Some dentists specialize in taking fearful patients as their subjects in hopes of ending their fear through treatment. These dental professionals usually have studied a certain degree of psychology and tend to create the most comfortable environment for their patients.
Some dentists strategically place a small waterfall in the room that creates the acoustic illusion of the patient being at a place where water is flowing. This has proven to be very helpful for patients with anxiety.
Some waiting rooms also have a fireplace and very relaxing photography. These dentists stray away from using posters of gum disease or other things of that nature.
Take a look at the best methods a dentist should use to enhance a feeling of control in patients with dental phobias:
- They gently explain the feelings the patient will go through and the amount of time they will feel them.
- They never stop questioning the patients during the procedure and ask for permission to do anything before proceeding.
- They tell the patient they can stop the process at any given moment if the patient doesn’t feel right. They usually give the patients a cue or a signal to stop.
- They take the time to take a breather if the patient desires.
Many dentists cannot be considered good at their job because they lack the patience to attend to their patients’ needs when they have a particular type of phobia. Dentistry is very much like medicine in the sense that not everybody has the stomach or patience for it.
Dr. Serena Kurt was heaven sent because when I first spoke to her on the phone, she immediately asked me about my fears. She is a dental professional who cares about your well-being.
Nowadays any charlatan can call himself a dentist and perform horrible treatments on patients, creating the phobias we discussed. But with Dr. Kurt at Serena Dental, they will make sure your experience is comfortable and relaxed.
Tips to Overcome Phobias
In reality, you may already feel like your phobia is slightly exaggerated. Most of the time fear is not as bad as you believed at first and visited the dentist won’t be as painful as you possibly thought it would be.
Many interviews with patients who underwent dental work with certain reservations suggest that many of them had anticipated a lot more discomfort or pain than they felt. The root canal specifically has zero popularity among patients since incredibly painful toothaches usually precede it.
The truth about the procedure, however, is that it helps patients get rid of pain for good. That’s what happened to me, and right after I finished the procedure with Dr. Kurt, I was feeling increasingly better. The jaw pain that follows a root canal becomes more prolonged depending on the time you spent sitting on the chair.

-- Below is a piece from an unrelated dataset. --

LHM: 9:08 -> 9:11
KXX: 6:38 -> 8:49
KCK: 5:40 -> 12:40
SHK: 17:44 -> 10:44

There is nothing that painkillers won’t cure. But if you are still feeling paranoid or suffer from natural panic attacks due to dental phobia, write down these tips to help you overcome your fear of dentists:
- When you go to that first visit, don’t go alone and pick someone you trust to accompany you. Preferably someone who doesn’t fear a dentist of course. If you can, ask your friend or about sit near you during the procedure.

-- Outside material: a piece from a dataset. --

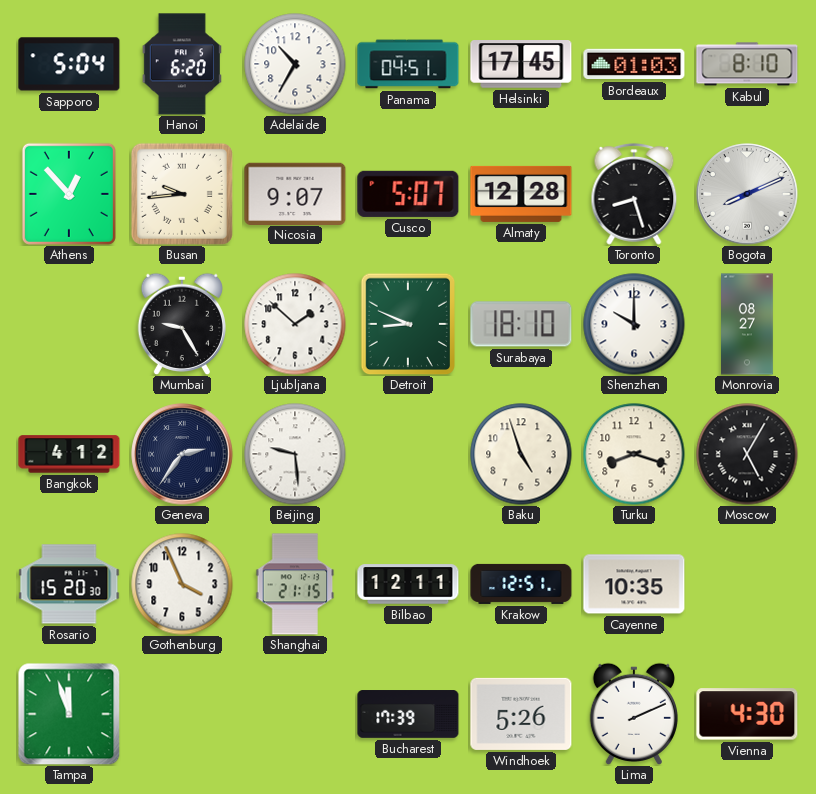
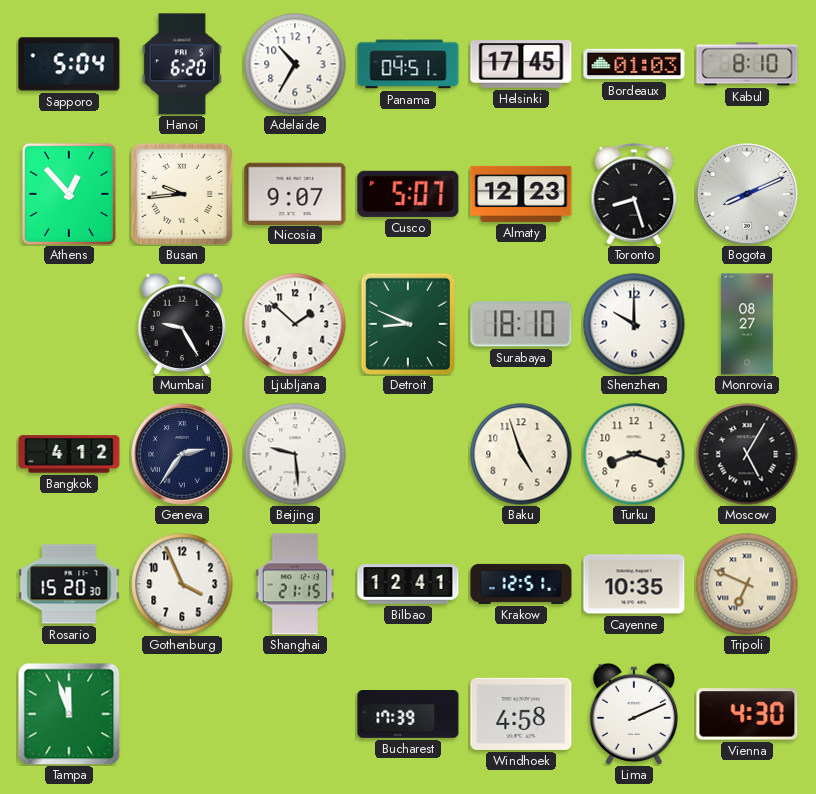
Almaty: 12:28 -> 12:23
Bilbao: 12:11 -> 12:41
Tripoli: none -> 6:49
Windhoek: 5:26 -> 4:58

- Try to look for other distractions when you are sitting in that chair. Try to listen to music on your headphones or find a dentist with whom you can watch television. Distractions sure do help a whole lot in these situations.
- Have a go at some relaxation techniques. Controlled breathing helps as this will slow down your heartbeat and relax your muscles. Another thing you can try is progressive muscle relaxation. This involves tensing and relaxing different muscle groups.
- Painkillers or anesthetic always help. Laughing gas can have some seriously funny side effects that make for great footage later.
- If none of these things worked, and there is no chance of you going to a dentist, then you might want to try a psychologist first. A trained professional who can deal with all types of phobias might be the answer and will be very helpful in the end.
To visit the dental practice I just recommended, go online and look for Dr. Serena Kurt. Confirm for yourself everything I’m telling you. You won’t regret it, and you will get that perfect smile you have always wanted.
Conquering your fears will be, like they say, killing two birds with one stone.